Markets gap open and money flows in on the Fed comments. Two days of help from the Fed and we are pushing the previous highs. Plenty of talk about the hedge fund buyers and the desire to get their numbers up going into year end. If there is any truth to that the upside is in play and the outlook is bright. But, this is the same market that was worried about the impact of the energy price destruction. That didn’t stop, today crude drop 4% into the close and below the $54 mark. There was a small after-hours bounce, but still no bright spot relative to oil prices. The traders are in control for now and this could very well run higher into the year end tally. All the major indexes close with gains of better than 2% on the trading day and the upside is in play on the pivot point move off the Tuesday low.
The ten-year bond bumped to 2.2% and up 16 basis points the last two days as investors decide they like stocks and are buying. The movement to bonds has been an indication that investors are looking for safety or a hedge to their portfolios Does this mean the move is over and all is well with owning stocks? Time will tell, but if the selling in the 20+ year bond ETFS, TMF or TLT are any indication, the downside may be visited short term. Yield on the thirty-year bond moved to 2.81%, but still long way to go back to 3%.
The NASDAQ closed up 96 points on Wednesday, and follows that Thursday with a 102 point gain and back to the 4746 mark. Remember the closing high was 4791 November 28th . Gap open made any entries difficult, but for those who bought at open were still up another 0.7% from that point. I didn’t take the trade on the gap open and still watching for now for the break through the previous highs to validate sustainability short term.
The S&P 500 index closed at 2061 gaining 47 point on the day. This follow through from the pivot was great as everyone now likes stocks. The Fed magic at work again. Is it sustainable? Based on this activity you would have to say yes. Based on the reality profit taking looks good on short term positions. Pivot point reversal confirmation today puts the index in play on the upside. Gap open made entry difficult for our view and we are watching to see how it unfolds. Break to new high could offer more opportunities going forward.
As we discussed in the webinar on Tuesday night if the rotation to the downside were to reverse it would need an event, catalyst or news to stem the downside acceleration, and the FOMC was part of the reason, oil holding near $55 was part of the reason and Russia becoming proactive towards the ruble was part of the reason… The next question is sustainable or temporary? For now I am going with temporary backed by some hope that the upside move will improve the longer term view for investors, but hope is not a trading strategy, thus I am going with temporary and that leads me to short term windows versus longer term horizons. Shift in trading strategy currently to account for the volatility and uncertainty that is becoming sustainable short term (0-13 week outlook).

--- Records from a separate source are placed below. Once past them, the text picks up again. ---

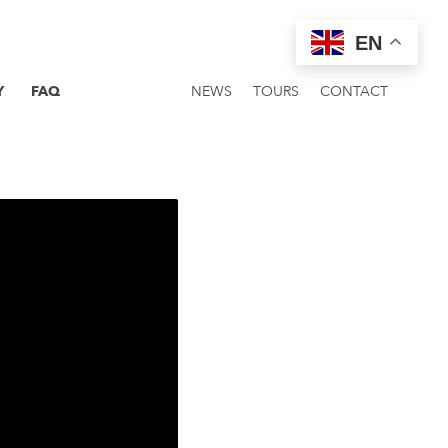
EN
Y
FAQ
NEWS
TOURS
CONTACT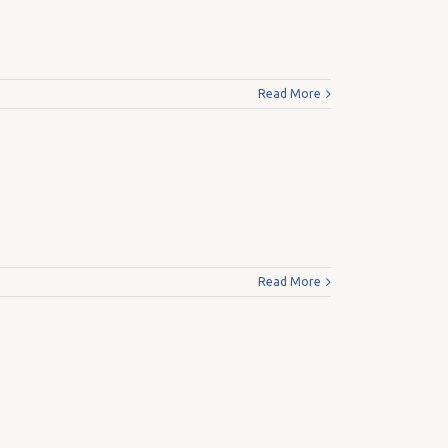
Read More
Read More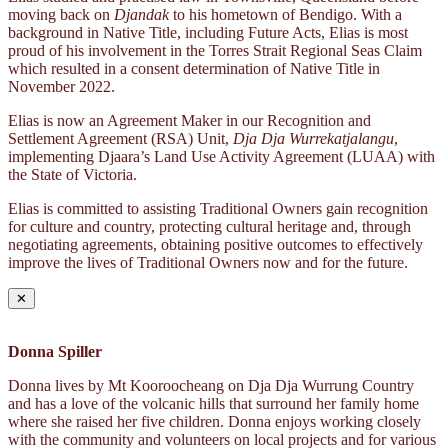
moving back on
Djandak
to his hometown of Bendigo. With a
background in Native Title, including Future Acts, Elias is most
proud of his involvement in the Torres Strait Regional Seas Claim
which resulted in a consent determination of Native Title in
November 2022.
Elias is now an Agreement Maker in our Recognition and
Settlement Agreement (RSA) Unit,
Dja Dja Wurrekatjalangu
,
implementing Djaara’s Land Use Activity Agreement (LUAA) with
the State of Victoria.
Elias is committed to assisting Traditional Owners gain recognition
for culture and country, protecting cultural heritage and, through
negotiating agreements, obtaining positive outcomes to effectively
improve the lives of Traditional Owners now and for the future.
✕
Donna Spiller
Donna lives by Mt Kooroocheang on Dja Dja Wurrung Country
and has a love of the volcanic hills that surround her family home
where she raised her five children. Donna enjoys working closely
with the community and volunteers on local projects and for various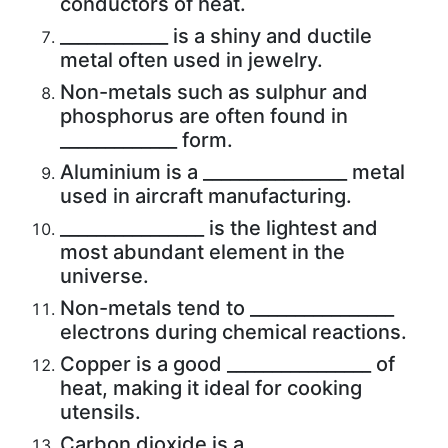
conductors of heat.
____________ is a shiny and ductile
metal often used in jewelry.
Non-metals such as sulphur and
phosphorus are often found in
_____________ form.
Aluminium is a ________________ metal
used in aircraft manufacturing.
________________ is the lightest and
most abundant element in the
universe.
Non-metals tend to ________________
electrons during chemical reactions.
Copper is a good ________________ of
heat, making it ideal for cooking
utensils.
Carbon dioxide is a ________________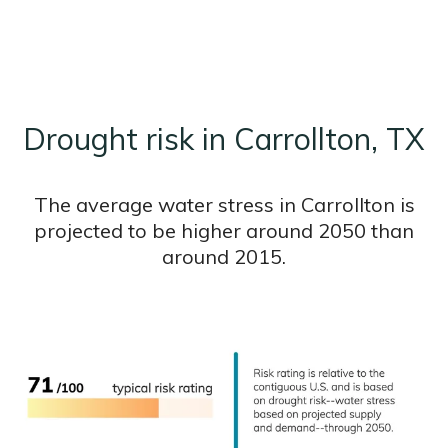
Drought risk in Carrollton, TX
The average water stress in Carrollton is
projected to be higher around 2050 than
around 2015.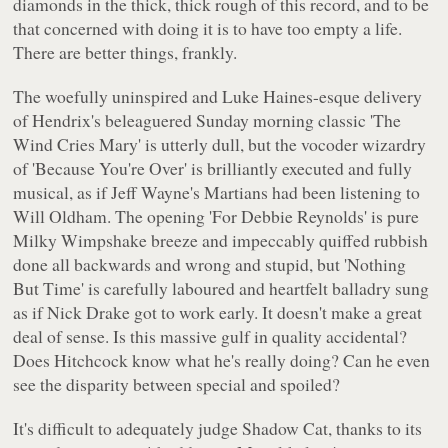
diamonds in the thick, thick rough of this record, and to be
that concerned with doing it is to have too empty a life.
There are better things, frankly.
The woefully uninspired and Luke Haines-esque delivery
of Hendrix's beleaguered Sunday morning classic
'The
Wind Cries Mary'
is utterly dull, but the vocoder wizardry
of
'Because You're Over'
is brilliantly executed and fully
musical, as if Jeff Wayne's Martians had been listening to
Will Oldham. The opening
'For Debbie Reynolds'
is pure
Milky Wimpshake breeze and impeccably quiffed rubbish
done all backwards and wrong and stupid, but
'Nothing
But Time'
is carefully laboured and heartfelt balladry sung
as if Nick Drake got to work early. It doesn't make a great
deal of sense. Is this massive gulf in quality accidental?
Does Hitchcock know what he's really doing? Can he even
see the disparity between special and spoiled?
It's difficult to adequately judge
Shadow Cat
, thanks to its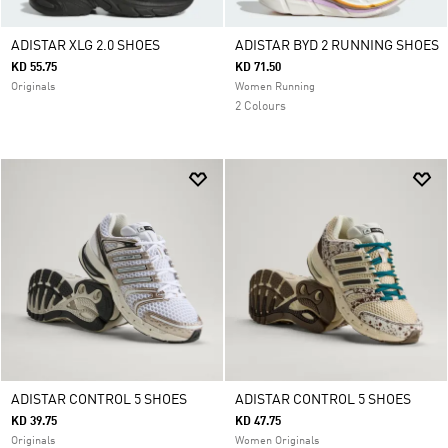
ADISTAR XLG 2.0 SHOES
ADISTAR BYD 2 RUNNING SHOES
KD 55.75
KD 71.50
Originals
Women Running
2 Colours
ADISTAR CONTROL 5 SHOES
ADISTAR CONTROL 5 SHOES
KD 39.75
KD 47.75
Originals
Women Originals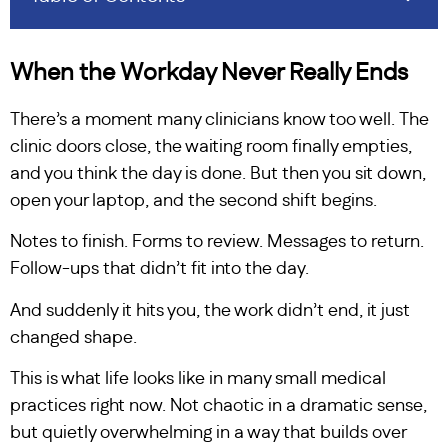
When the Workday Never Really Ends
There’s a moment many clinicians know too well. The
clinic doors close, the waiting room finally empties,
and you think the day is done. But then you sit down,
open your laptop, and the second shift begins.
Notes to finish. Forms to review. Messages to return.
Follow-ups that didn’t fit into the day.
And suddenly it hits you, the work didn’t end, it just
changed shape.
This is what life looks like in many small medical
practices right now. Not chaotic in a dramatic sense,
but quietly overwhelming in a way that builds over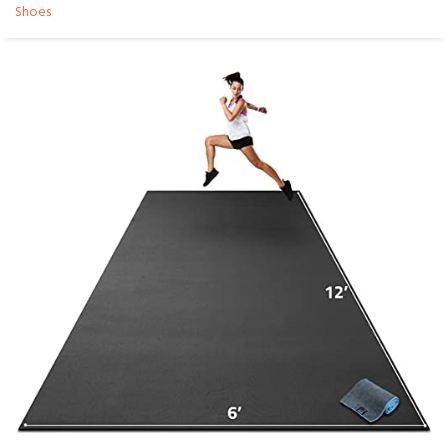
Shoes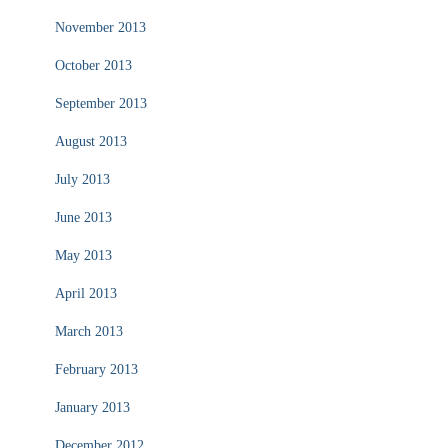
November 2013
October 2013
September 2013
August 2013
July 2013
June 2013
May 2013
April 2013
March 2013
February 2013
January 2013
December 2012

The Russell 2000 index was up 4.8% the last two days leading the indexes higher and setting the bar for other to follow. We have discussed the move in this index the last few days showing signs of wanting to bounce and it did just that Wednesday and followed through on Thursday. Because there was nothing more than a hunch on my part we couldn’t trade it, but it did follow through and is now at 1191 above the 1190 resistance. There is a trade on the confirm break above the 1190 level today.
The Volatility index jumped to a high of 25.2 Tuesday and reversed to 16.8 on Thursday. The swings are getting bigger and Wednesday was a news driven move that could take the immediate uncertainty out of the market. Thursday was a nice follow through to take the emotions out of the trading. The move in SVXY has been positive with the reversal, but it is struggling to gain any respect from investors as a legitimate trading opportunity, but the S&P 500 index is moving higher.
Bottom line… uncertainty reins! Plain and simple we can all put forward rationale for the activity up and down the last three weeks, but they all come back to the lack of visibility going forward. The worries are big enough to stall action in both directions and allows the control to shift to the traders. This creates volatility day to day based on the mood swings. The best course of action is watch, manage your risk relative to the time horizon and keep your stops at the level of risk you are willing to accept. One day at at time.